Stored data entries:
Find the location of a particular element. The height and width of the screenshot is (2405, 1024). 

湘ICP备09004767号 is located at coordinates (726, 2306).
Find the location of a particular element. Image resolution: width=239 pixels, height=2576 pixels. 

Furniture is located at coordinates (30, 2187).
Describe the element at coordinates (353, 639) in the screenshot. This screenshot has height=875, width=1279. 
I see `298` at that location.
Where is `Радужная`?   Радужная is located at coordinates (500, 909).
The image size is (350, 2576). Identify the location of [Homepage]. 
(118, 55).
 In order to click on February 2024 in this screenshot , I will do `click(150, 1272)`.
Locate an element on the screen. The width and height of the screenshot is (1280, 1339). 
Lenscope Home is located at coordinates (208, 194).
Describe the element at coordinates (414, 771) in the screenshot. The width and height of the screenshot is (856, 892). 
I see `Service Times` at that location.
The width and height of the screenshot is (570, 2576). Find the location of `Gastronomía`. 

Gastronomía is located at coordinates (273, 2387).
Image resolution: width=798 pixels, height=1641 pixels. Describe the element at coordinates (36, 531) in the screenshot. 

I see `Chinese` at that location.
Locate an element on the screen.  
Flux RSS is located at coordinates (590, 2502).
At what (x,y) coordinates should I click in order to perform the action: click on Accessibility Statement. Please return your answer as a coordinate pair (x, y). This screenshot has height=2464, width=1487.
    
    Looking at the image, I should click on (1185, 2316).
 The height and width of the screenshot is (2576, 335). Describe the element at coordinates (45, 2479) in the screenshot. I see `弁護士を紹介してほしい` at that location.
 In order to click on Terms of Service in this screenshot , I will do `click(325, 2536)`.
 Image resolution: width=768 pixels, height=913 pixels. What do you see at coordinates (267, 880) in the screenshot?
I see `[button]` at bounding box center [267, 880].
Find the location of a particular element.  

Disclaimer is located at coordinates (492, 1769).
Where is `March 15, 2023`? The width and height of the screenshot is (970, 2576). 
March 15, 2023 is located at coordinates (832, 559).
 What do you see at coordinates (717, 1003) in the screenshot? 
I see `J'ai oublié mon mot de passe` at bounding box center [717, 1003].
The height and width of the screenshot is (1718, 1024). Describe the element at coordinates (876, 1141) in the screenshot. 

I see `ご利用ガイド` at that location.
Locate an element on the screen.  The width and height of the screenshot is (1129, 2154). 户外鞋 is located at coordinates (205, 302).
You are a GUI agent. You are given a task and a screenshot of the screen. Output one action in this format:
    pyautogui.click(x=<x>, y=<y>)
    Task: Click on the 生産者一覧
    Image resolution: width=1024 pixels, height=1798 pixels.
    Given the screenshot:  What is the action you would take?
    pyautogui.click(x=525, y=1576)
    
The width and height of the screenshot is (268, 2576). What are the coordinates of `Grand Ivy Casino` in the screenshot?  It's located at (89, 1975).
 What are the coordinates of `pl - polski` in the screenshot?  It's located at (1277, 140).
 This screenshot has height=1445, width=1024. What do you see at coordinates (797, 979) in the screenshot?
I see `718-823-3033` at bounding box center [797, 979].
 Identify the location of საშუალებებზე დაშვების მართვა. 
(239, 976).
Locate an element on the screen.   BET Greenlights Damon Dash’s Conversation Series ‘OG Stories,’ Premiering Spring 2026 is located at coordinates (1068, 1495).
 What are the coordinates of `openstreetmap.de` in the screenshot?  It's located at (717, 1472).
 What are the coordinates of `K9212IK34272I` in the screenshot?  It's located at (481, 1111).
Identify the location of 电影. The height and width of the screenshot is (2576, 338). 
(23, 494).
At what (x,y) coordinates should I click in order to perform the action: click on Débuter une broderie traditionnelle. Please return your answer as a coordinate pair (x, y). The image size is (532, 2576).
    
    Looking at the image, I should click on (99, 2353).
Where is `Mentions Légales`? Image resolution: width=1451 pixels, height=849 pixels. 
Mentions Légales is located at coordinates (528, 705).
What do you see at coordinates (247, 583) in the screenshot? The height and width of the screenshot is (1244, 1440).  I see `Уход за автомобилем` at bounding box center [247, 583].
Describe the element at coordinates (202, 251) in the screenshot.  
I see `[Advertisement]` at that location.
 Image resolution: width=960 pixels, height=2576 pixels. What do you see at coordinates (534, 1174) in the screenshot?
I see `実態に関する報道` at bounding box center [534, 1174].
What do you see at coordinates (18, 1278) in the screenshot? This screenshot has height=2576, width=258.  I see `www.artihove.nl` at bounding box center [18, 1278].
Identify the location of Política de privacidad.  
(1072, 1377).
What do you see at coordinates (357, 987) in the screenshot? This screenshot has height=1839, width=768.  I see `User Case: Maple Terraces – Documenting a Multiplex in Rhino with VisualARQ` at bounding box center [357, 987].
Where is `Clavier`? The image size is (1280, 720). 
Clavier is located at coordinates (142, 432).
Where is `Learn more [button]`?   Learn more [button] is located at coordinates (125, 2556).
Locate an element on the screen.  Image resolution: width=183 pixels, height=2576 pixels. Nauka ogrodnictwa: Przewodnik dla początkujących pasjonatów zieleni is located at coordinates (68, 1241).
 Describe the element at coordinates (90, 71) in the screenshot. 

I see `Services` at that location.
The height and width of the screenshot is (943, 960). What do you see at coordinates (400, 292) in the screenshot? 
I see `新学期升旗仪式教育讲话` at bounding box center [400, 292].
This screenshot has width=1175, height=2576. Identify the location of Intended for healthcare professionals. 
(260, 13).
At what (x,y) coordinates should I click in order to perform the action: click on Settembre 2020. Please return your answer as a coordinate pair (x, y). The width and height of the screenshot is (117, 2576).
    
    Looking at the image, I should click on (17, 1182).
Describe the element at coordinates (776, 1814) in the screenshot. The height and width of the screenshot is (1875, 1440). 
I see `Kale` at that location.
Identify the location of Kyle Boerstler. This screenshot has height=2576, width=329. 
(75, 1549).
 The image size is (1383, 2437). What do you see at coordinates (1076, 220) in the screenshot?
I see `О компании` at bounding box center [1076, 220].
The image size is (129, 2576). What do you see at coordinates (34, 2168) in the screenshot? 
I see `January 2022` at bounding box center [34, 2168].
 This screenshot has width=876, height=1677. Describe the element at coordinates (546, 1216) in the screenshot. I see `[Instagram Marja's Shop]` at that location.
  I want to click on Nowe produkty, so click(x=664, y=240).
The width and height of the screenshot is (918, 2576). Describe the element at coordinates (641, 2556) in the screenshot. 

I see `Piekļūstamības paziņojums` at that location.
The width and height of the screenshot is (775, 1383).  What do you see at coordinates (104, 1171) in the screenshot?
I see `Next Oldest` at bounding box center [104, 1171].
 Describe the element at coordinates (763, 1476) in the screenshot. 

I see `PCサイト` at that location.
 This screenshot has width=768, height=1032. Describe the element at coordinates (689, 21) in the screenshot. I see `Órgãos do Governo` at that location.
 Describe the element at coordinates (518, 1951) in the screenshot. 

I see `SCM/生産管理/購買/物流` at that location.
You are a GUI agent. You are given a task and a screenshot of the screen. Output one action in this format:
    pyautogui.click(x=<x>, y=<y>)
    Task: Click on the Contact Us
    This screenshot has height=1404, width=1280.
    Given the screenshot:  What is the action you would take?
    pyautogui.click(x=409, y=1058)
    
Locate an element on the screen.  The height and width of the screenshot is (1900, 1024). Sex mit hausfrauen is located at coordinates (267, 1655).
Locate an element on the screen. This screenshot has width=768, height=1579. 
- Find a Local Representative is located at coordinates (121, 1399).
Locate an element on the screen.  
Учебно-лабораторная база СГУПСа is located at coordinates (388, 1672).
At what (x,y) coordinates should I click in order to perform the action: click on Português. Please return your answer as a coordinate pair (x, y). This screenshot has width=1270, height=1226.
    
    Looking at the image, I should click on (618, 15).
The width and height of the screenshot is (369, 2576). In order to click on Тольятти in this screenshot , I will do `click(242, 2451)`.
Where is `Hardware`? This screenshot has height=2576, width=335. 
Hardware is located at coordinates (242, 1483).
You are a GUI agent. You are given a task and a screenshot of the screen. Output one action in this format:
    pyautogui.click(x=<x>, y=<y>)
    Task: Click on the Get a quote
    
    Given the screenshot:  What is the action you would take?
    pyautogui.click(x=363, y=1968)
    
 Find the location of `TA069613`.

§ **Task to complete**
Return a word-for-word copy of the lines above from the one holding "Find the location of a particular element. Image" through the one holding "In order to click on February", with both of them included and nothing besides.

§ **Final answer**
Find the location of a particular element. Image resolution: width=239 pixels, height=2576 pixels. 

Furniture is located at coordinates (30, 2187).
Describe the element at coordinates (353, 639) in the screenshot. This screenshot has height=875, width=1279. 
I see `298` at that location.
Where is `Радужная`?   Радужная is located at coordinates (500, 909).
The image size is (350, 2576). Identify the location of [Homepage]. 
(118, 55).
 In order to click on February 2024 in this screenshot , I will do `click(150, 1272)`.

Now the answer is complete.